"The Brave Tars of the Victory, and the Remains of the Lamented Nelson". Rudolph Ackerman. London, England. December 9, 1805. Royal Museums Greenwich.
"Broadsides: Caricature and the Navy 1756-1815" notes of this print,
"The fierce loyalty that Nelson inspired among those who served under him was a recurring feature of his posthumous appearance in caricature. In [this print], the result of a fruitful collaboration between George Woodward and Thomas Rowlandson, two tars deal with the death of their hero in a typically bluff and honest manner. The crew of the Victory had insisted on bringing Nelson home themselves, rather than move his body to a faster frigate. Jack, on the right, leans protectively over Nelson's coffin as he reassures his comrade that he will watch over his precious cargo until it arrives safely in England whereupon, he predicts, 'his monument will be erected in the heart of every Briton.' Woodward and Rowlandson's print appeared just days after Nelson's battered flagship finally reached home.
...By focusing on the no-nonsense actions of Nelson's men, sympathetic caricatures such as [this one] foreground the other icon around which patriotic fervor could coalesce: the ordinary British sailor."

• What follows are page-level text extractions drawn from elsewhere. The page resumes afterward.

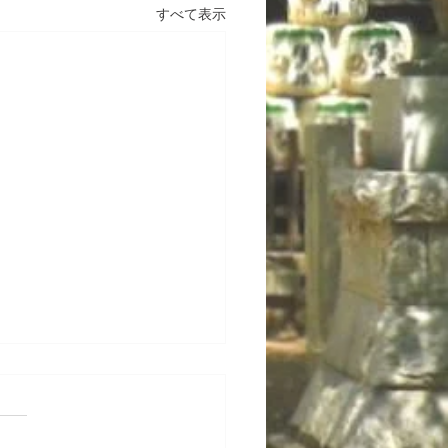
すべて表示
26年4月の新人指導日
9時から11時 土日13時から
 月 6日、13日、20日、27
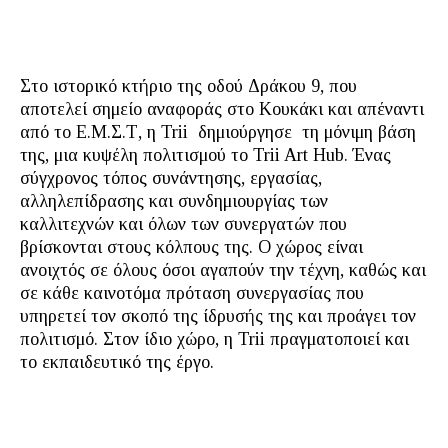
Στο ιστορικό κτήριο της οδού Δράκου 9, που
αποτελεί σημείο αναφοράς στο Κουκάκι και απέναντι
από το Ε.Μ.Σ.Τ, η Trii δημιούργησε τη μόνιμη βάση
της, μια κυψέλη πολιτισμού το Trii Art Hub. Ένας
σύγχρονος τόπος συνάντησης, εργασίας,
αλληλεπίδρασης και συνδημιουργίας των
καλλιτεχνών και όλων των συνεργατών που
βρίσκονται στους κόλπους της. Ο χώρος είναι
ανοιχτός σε όλους όσοι αγαπούν την τέχνη, καθώς και
σε κάθε καινοτόμα πρόταση συνεργασίας που
υπηρετεί τον σκοπό της ίδρυσής της και προάγει τον
πολιτισμό. Στον ίδιο χώρο, η Trii πραγματοποιεί και
το εκπαιδευτικό της έργο.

The tar guarding Nelson (in a nice trunk) on the right is wearing black shoes with round white buckles, white stockings, and blue trousers. His blue jacket is also worn open, with a full sleeved white shirt peeking out of his open cuffs. His neck cloth looks to be striped in two different colors of purple. His brown hair is short and curly, and the round hat sitting on top of the trunk has a blue ribbon with "Victory" around it and a sprig of green stuck in it, making me wonder if the lettered hat band is not representative of a standard practice, but something special done in memory of Nelson, like the tars in this print from 1806.